Падающие лепестки и ленточки щекотали лицо и оседали на плечах, музыка сменилась непрекращающимся плеском сотен ладоней. Дамрад поднялась с престола, приблизилась и, перекрывая голосом рокот зала, воскликнула:
– Превосходно! Блестящее завершение, лучше которого и быть не может! Пью за вас!
Тут же в её руке оказался кубок золотистого вина, и правительница осушила его единым духом до дна, после чего с размаху разнесла о пол на сотню хрустальных брызг. На скулах Северги шевельнулись желваки, но жёстко сжатые губы не проронили ни слова.
Это было последнее появление Рамут перед гостями. Празднику предстояло продолжаться ещё пару часов без неё, а она снова лежала в постели, с облегчением думая: всё, отмучилась. Впрочем, ей предстояло ещё одно дело, которое без её участия никак не могло состояться, а именно – первая брачная ночь. При мысли об этом нутро Рамут помертвело. Она просто не представляла себе, КАК...
А Северга сурово отчитывала Вука, не стесняясь в выражениях:
– Как ты мог её выпустить, сопля ты драмаука сушёная?! Будь она здорова – ничего, устояла бы, но она ещё больна! И могла упасть! Как после этого я должна отдавать тебе свою дочь, недоносок ты криворукий? Если уж в этом ты подвёл, как быть со всем остальным?
Вук выслушал этот резкий выговор с каменной невозмутимостью – даже бровью не повёл, а голубые ледышки его глаз не блеснули малейшей искоркой чувства.
– Прости, госпожа Северга, это вышло случайно. Ты можешь доверять мне всецело, я не подведу.
Он удалился к гостям, а матушка с Теманью остались с Рамут в спальне.
– Твои вещи уже готовы к перевозке, – глухо промолвила Северга. – Завтра они будут доставлены в ваш с Вуком дом.
Эти слова отдались в сердце Рамут зябким эхом.
– Я буду приходить в гости, матушка, – пообещала она дрогнувшим шёпотом. – Мы же в одном городе остаёмся, не грусти.
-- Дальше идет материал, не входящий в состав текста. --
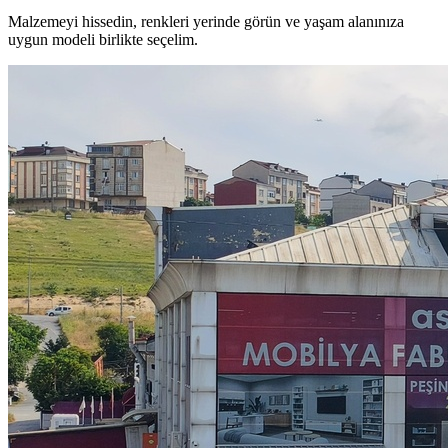
Malzemeyi hissedin, renkleri yerinde görün ve yaşam alanınıza
uygun modeli birlikte seçelim.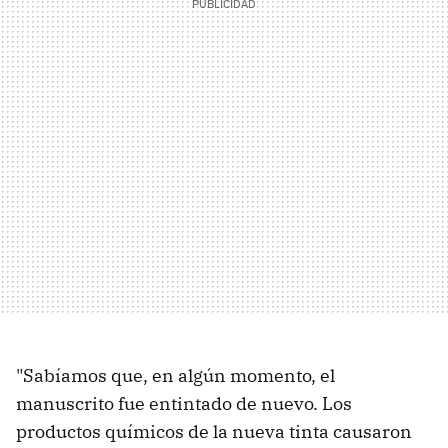
"Sabíamos que, en algún momento, el
manuscrito fue entintado de nuevo. Los
productos químicos de la nueva tinta causaron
Я каждый день стану приходить.
Губы Северги горьковато дрогнули в усмешке.
– Мне не впервой тосковать по тебе в разлуке, детка... Но ты права: разные концы города – это всё же ближе, чем разные земли.
Свадебное торжество подошло к концу. В отдалённой и тихой спальне Рамут об этом узнала только по гулким шагам Вука, возвестившим о том, что пора отправляться в тот великолепный особняк. Вук вошёл не один: его сопровождала сама Дамрад. Глаза правительницы блестели от выпитого, но поступь оставалась твёрдой. Завидев её, Темань нервно вскочила со стула и метнулась в сторону уборной, но опоздала прятаться. Ей оставалось только застыть у окна бледным изваянием.
– Я не могла не заглянуть напоследок, милая Рамут, – проговорила Владычица, склоняясь над постелью и целуя девушку в лоб. – Я желаю вам с Вуком семейного благополучия и достойного потомства.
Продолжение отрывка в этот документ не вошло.